Born in 1970 in Lexington, Kentucky USA
Lives and Works in Los Angeles
Brian Wills is the kind of artist we do like at be-Art. Although he was successful as an engineer he realized his life was not consistent with that which he had dreamed so he took the plunge into what he always liked, to be an artist. To reach that goal he didn’t take the easiest path because he chose a constrain technique which is to wrap thread around panels. Within the rigorous of that constrain he finds limitless possibilities of colors, backgrounds, composition, size and format. The result is astonishing. BCh
Warning: Like for painting on canvas the Internet gives just a partial idea of the art.
Brian Wills Interview by Beatrice Chassepot
BCh: Could you explain your technique for our readers who don’t see pretty well on the Internet
Brian Wills: The technique involves the wrapping of thread around the panel. There are thousands of individual threads wrapped together to create one individual field of color. Those composited together create not only color comparisons, but also build up texture on the surface of the painting. That, combined with painted back grounds, creates layers of texture, motion, color, and depth.
BCh: You’re 100% American and your work looks like the one I saw in Switzerland: ultra minimalist. Where does it come from?
Brian Wills: There is a certain need for order in my work. I try to combine many different elements into a single work without their individual presence being obvious. That is, I hope the layers of the materials reveal themselves slowly. With this in mind, I believe there is an inherent singularity to surfaces. Minimal in both concept and aesthetic.

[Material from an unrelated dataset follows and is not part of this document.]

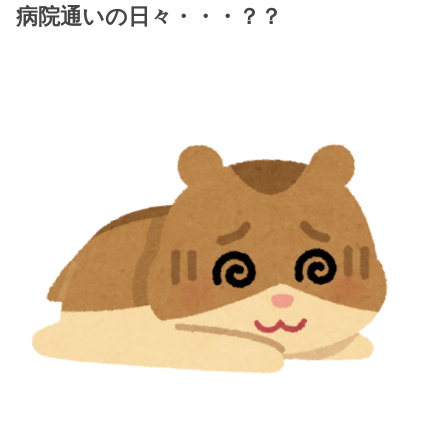
病院通いの日々・・・？？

BCh: You have a singular career path, can you tell us
Brian Wills: I don’t come from a traditional art background. I studied law and English on a graduate level before making art full-time. With that said, I love the path that I have taken. My studies inform the art that I make and how I make it. I’ve enjoyed the discoveries that I have had to make on my own.
BCh: One day you told me you found something in art you never found before. What is it?
Brian Wills: There is an element of the unknown in art. Without sounding too mysterious, I like the unanswerable questions that good art ask of you. At the same time, I find an incredible sense of completion in making art. The cognitive dissonance is nice.
BCh: Tell us about your relation with time.
Brian Wills: The most obvious relation I have with time is the fact that it takes so much “time” to create the work. I try hard to make things that may appear manufactured (from afar) just by the sheer element that you would not think that a person could or would make sometime so intricate by hand. I hope that it draws the viewer into the work. The thousands of threads, or strokes, or marks that may exist in a work also marks the passing of time. It almost makes them seem ancient.
BCh: To which artist do you feel related to?
Brian Wills: Robert Irwin, James Turrell, John McLaughlin, Gene Davis, Agnes Martin, Bruce Nauman, and Brice Marden among others are all artist that I love and have influenced the way I make art. I very much relate to their technique, form, beauty, and wisdom.